MariaDB ColumnStoreRick Golba
Last month, MariaDB officially released MariaDB ColumnStore, their column store engine for MySQL. This post discusses what it is (and isn’t), why it matters and how you can approach a test of it.
What is ColumnStore?
ColumnStore is a storage engine that turns traditional MySQL storage concepts on their head. Instead of storing the data by row, a column store stores the data by column (obviously). This provides advantages for certain types of data, and certain types of queries run against that data. See my previous post for more details on column-based storage systems.

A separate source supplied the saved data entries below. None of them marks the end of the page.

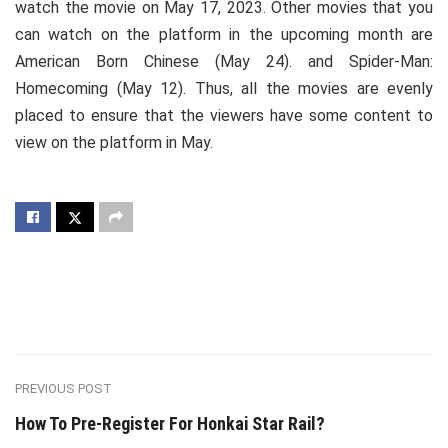
watch the movie on May 17, 2023. Other movies that you
can watch on the platform in the upcoming month are
American Born Chinese (May 24). and Spider-Man:
Homecoming (May 12). Thus, all the movies are evenly
placed to ensure that the viewers have some content to
view on the platform in May.
PREVIOUS POST
How To Pre-Register For Honkai Star Rail?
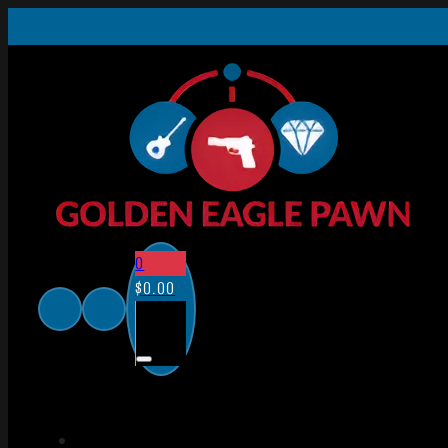
0
$
0.00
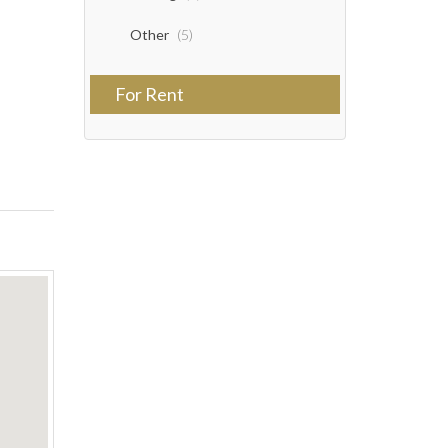
Other
(5)
For Rent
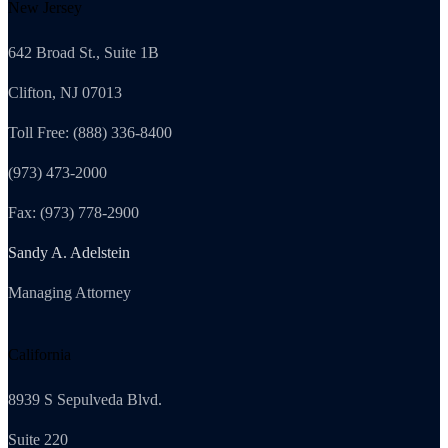
New Jersey
642 Broad St., Suite 1B
Clifton, NJ 07013
Toll Free: (888) 336-8400
(973) 473-2000
Fax: (973) 778-2900
Sandy A. Adelstein
Managing Attorney
California
8939 S Sepulveda Blvd.
Suite 220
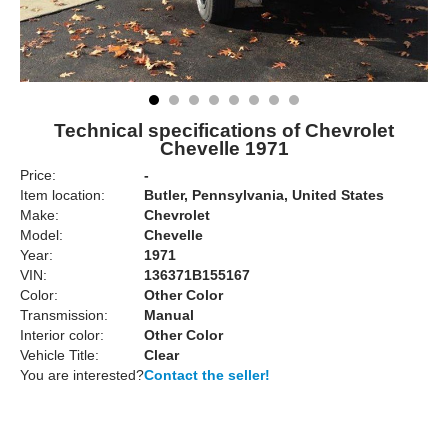
Technical specifications of Chevrolet
Chevelle 1971
Price:
-
Item location:
Butler, Pennsylvania, United States
Make:
Chevrolet
Model:
Chevelle
Year:
1971
VIN:
136371B155167
Color:
Other Color
Transmission:
Manual
Interior color:
Other Color
Vehicle Title:
Clear
You are interested?
Contact the seller!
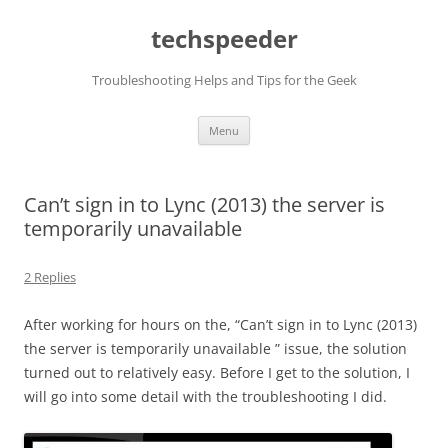
Skip
to
techspeeder
content
Troubleshooting Helps and Tips for the Geek
Menu
Can’t sign in to Lync (2013) the server is
temporarily unavailable
2 Replies
After working for hours on the, “Can’t sign in to Lync (2013)
the server is temporarily unavailable ” issue, the solution
turned out to relatively easy. Before I get to the solution, I
will go into some detail with the troubleshooting I did.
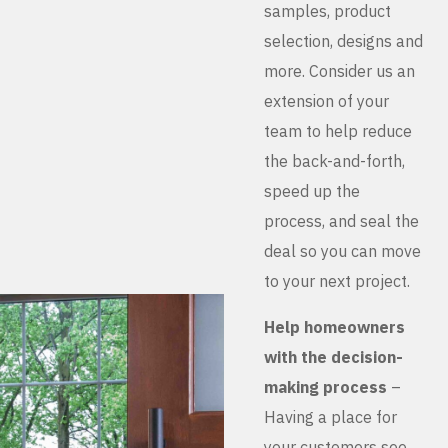
samples, product
selection, designs and
more. Consider us an
extension of your
team to help reduce
the back-and-forth,
speed up the
process, and seal the
deal so you can move
to your next project.
Help homeowners
with the decision-
making process
–
Having a place for
your customers see,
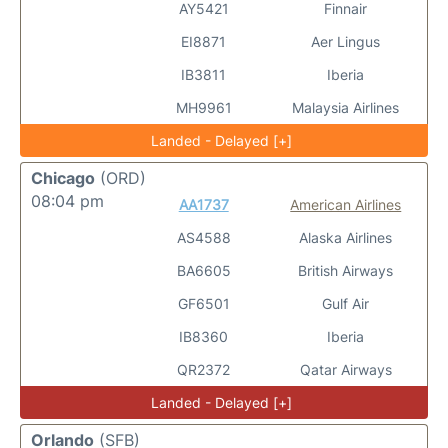
AY5421
Finnair
EI8871
Aer Lingus
IB3811
Iberia
MH9961
Malaysia Airlines
Landed - Delayed [+]
Chicago
(ORD)
08:04 pm
AA1737
American Airlines
AS4588
Alaska Airlines
BA6605
British Airways
GF6501
Gulf Air
IB8360
Iberia
QR2372
Qatar Airways
Landed - Delayed [+]
Orlando
(SFB)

ColumnStore is a fork of InfiniDB and carries forward many of the concepts behind that product. InfiniDB ceased operations in 2014. With the front end managed through MariaDB, you get access to all of the expected security and audit options of MariaDB. MariaDB designed ColumnStore as a massively parallel database, working best in an environment with multiple servers. This is somewhat different than a traditional row store database.
ColumnStore stores columnar data in a concept called an “extent.” An extent contains a range of values for a single column. Each extent contains no more than 8 million values. It stores additional values in a new extent. The extents for a single column get distributed across the database nodes, known as “Performance Modules” in ColumnStore. It stores each unique extent on more than one node, thus providing data redundancy and removing the need for replication. If a node is down, and it contains an extent needed for a query, that same extent is found on another node in the environment. This data redundancy also provides a high availability environment.

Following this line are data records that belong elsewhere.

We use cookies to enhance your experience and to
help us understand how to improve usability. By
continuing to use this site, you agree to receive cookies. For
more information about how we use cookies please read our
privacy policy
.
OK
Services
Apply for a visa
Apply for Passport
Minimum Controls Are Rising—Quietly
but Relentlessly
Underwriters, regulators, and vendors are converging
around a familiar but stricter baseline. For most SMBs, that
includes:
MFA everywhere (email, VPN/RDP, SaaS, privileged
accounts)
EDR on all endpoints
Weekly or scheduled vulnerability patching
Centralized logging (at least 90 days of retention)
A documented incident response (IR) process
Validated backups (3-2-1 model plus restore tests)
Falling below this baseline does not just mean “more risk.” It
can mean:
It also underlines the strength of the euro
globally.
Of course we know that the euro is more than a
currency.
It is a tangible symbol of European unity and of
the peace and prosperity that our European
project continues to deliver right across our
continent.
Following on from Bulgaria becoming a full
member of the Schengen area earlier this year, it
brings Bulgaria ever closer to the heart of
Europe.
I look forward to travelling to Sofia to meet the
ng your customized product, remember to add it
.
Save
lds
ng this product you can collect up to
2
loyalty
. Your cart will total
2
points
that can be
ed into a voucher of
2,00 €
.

The query engine determines which extents process query requests. Since the data in an extent is often preordered (time series data, for example), many queries can ignore individual extents since they cannot contain any data needed for the query. If we are only looking for data from February 2017, for example, extents containing data outside of that range get ignored. However, if a query requires data from many or all extents on a single column, the query takes much longer to complete.
Unlike some traditional column store vendors, that take an all or nothing approach to storage, MariaDB decided to go with a mixed concept. In a MariaDB MySQL database, you can mix traditional InnoDB storage with the new ColumnStore storage, just like you used to mix InnoDB and MyISAM. This presents some nice options, not the least of which is that it provides a way to “dip your toe” into the world of column stores. On the other hand, it could lead to people using the ColumnStore engine in non-optimal ways. Also, the differences in what is considered optimal architecture between these two storage options make it hard to see how this plays out in the real world.
As discussed in the earlier post, column storage works great for specific types of data and queries. It is important that your data definitions are as tight as possible, and that your queries are appropriate for column-based data.
Many people set their field definition as VARCHAR(256) when setting up a new database. They might not know what type of data gets stored in the new field. This broad definition allows you to store whatever you throw at the database. The negative effect for row store is that it can cause over-allocation of storage – but it only has a minimal effect on queries.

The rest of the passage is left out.